I just finished upgrading the X.org server on my laptop from Debian Squeeze/Sid’s version (1.7.x) to 1.9.2 from the Experimental repository. It was quite a task since my initial command pulled some incorrect dependencies and then forgot some.
sudo apt-get install -t experimental xorg xserver-xorg
This installed the ATI Catalyst and NVIDIA drivers along with pretty much every video and input driver for some reason, which I had to manually remove later — this even though I had disabled Recommends. Since my laptop runs with custom builds of Mesa, the Radeon DDX and the DRM library, I had to rebuild those by hand as usual, but that wasn’t enough to make my system usable again because I forgot to upgrade xserver-xorg-dev, of all things. So, rinse and repeat, and voilà…after several attempts, my X server works again!
sudo apt-get install -t experimental xserver-xorg-dev
Of course, all this calls for the question: why am I using Debian Sid+experimental instead of sticking to a different, more “updated” distribution?

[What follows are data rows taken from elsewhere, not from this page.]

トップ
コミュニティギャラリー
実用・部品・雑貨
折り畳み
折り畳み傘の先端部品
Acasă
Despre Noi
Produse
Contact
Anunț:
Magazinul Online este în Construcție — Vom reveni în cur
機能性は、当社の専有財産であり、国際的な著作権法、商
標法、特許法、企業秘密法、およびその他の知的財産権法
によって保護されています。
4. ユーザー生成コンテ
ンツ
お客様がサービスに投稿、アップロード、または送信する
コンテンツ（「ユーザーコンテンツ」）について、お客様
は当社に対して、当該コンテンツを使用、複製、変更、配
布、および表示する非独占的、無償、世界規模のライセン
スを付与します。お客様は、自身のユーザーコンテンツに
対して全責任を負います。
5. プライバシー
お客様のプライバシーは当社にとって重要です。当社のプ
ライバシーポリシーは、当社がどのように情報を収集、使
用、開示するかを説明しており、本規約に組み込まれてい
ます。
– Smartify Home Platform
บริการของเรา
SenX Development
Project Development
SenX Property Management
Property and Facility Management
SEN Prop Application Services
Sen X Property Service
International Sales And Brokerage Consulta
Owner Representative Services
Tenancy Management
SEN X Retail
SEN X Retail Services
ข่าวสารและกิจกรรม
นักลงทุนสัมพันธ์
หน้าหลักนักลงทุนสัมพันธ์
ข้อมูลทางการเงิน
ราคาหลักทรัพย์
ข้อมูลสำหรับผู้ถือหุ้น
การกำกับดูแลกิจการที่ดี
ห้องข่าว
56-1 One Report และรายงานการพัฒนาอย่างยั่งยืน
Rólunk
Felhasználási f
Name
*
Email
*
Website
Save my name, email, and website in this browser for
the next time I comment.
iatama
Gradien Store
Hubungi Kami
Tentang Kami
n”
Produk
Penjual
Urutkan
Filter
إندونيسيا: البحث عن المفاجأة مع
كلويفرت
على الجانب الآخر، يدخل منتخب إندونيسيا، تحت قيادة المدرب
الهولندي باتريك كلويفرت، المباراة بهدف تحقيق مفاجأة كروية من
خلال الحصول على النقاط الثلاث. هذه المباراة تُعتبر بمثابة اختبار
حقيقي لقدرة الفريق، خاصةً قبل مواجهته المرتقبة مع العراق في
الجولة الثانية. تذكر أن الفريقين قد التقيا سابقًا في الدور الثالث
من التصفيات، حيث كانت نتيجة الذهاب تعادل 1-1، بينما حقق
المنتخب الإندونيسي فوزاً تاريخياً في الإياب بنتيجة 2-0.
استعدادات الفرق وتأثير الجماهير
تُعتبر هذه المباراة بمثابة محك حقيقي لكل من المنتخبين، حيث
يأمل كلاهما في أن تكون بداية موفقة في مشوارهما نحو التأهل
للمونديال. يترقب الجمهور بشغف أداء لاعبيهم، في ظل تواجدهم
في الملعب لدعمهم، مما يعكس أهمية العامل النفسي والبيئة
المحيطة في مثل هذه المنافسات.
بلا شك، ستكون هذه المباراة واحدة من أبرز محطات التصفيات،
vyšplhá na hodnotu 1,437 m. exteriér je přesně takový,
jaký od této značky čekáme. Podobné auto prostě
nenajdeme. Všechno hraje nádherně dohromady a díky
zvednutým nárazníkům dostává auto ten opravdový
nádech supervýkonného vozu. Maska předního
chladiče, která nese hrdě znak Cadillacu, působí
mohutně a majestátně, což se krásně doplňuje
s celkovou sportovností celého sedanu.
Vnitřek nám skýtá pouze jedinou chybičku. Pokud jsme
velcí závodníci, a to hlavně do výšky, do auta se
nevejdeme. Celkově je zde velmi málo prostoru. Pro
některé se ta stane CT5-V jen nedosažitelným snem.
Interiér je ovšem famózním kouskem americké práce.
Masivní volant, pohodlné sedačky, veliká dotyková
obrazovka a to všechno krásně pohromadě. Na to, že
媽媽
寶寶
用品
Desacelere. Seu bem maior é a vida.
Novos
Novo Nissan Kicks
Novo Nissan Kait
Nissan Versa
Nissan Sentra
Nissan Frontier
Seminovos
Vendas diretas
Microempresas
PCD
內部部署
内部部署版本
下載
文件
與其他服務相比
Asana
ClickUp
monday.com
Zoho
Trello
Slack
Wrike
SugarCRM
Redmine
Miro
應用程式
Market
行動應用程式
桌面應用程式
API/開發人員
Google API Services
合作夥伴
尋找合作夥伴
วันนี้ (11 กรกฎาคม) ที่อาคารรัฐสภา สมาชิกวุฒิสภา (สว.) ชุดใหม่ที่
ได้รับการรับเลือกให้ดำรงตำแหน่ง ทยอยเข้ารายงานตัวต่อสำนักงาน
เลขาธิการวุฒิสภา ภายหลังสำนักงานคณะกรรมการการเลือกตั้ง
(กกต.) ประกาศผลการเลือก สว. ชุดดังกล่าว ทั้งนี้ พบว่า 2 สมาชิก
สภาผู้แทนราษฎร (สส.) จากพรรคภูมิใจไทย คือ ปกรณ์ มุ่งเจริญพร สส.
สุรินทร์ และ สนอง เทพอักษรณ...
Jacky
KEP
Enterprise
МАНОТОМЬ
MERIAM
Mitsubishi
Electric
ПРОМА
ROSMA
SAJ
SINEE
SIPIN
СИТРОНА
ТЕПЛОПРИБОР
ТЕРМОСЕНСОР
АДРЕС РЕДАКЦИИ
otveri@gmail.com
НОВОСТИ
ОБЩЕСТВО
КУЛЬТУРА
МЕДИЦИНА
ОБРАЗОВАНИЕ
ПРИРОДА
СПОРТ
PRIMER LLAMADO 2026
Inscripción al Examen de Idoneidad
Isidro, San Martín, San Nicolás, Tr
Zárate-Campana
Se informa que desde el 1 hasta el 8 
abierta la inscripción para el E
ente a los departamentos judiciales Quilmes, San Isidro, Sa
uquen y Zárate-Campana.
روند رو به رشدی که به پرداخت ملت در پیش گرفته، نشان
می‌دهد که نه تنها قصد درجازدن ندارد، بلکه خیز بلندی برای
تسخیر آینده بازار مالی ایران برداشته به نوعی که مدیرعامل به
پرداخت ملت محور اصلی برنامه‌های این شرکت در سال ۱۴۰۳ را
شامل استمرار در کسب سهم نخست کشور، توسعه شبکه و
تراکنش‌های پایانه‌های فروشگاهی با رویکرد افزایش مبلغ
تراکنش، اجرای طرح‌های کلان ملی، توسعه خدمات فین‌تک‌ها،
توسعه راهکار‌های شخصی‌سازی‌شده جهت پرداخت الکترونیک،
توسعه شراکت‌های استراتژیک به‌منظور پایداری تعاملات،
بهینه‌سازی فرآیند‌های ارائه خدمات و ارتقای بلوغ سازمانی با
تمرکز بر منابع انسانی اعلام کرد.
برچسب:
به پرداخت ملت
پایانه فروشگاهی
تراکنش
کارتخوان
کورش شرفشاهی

The fact is, I feel comfortable with Debian even though my installation isn’t a normal one anymore because I have foreign stuff I require for testing purposes, X.org included. I can manage myself very well no matter what happens, as you can see above — the little exercise I mentioned lasted for less than 20 minutes because I know how the system works so I can fix it if it breaks — I’m definitely not recommending random people to do whatever I do in any case. But after trying Sabayon GNU/Linux on my desktop box (Blackcore), I know for sure I don’t want to replace Debian with it. I am also certain that openSUSE is not what I want anymore, and this has a lot to do with the package management architecture employed.
It should also be noted that the only reason I’m using stuff from Experimental right now is that Squeeze is frozen, so basically no new upstream versions are entering Sid until Squeeze becomes the new stable. I’m not running away of any bugs — rather, I’m searching for more bugs to face and I’m not afraid of them.
Now I go back to bug-hunting on the Radeon DDX!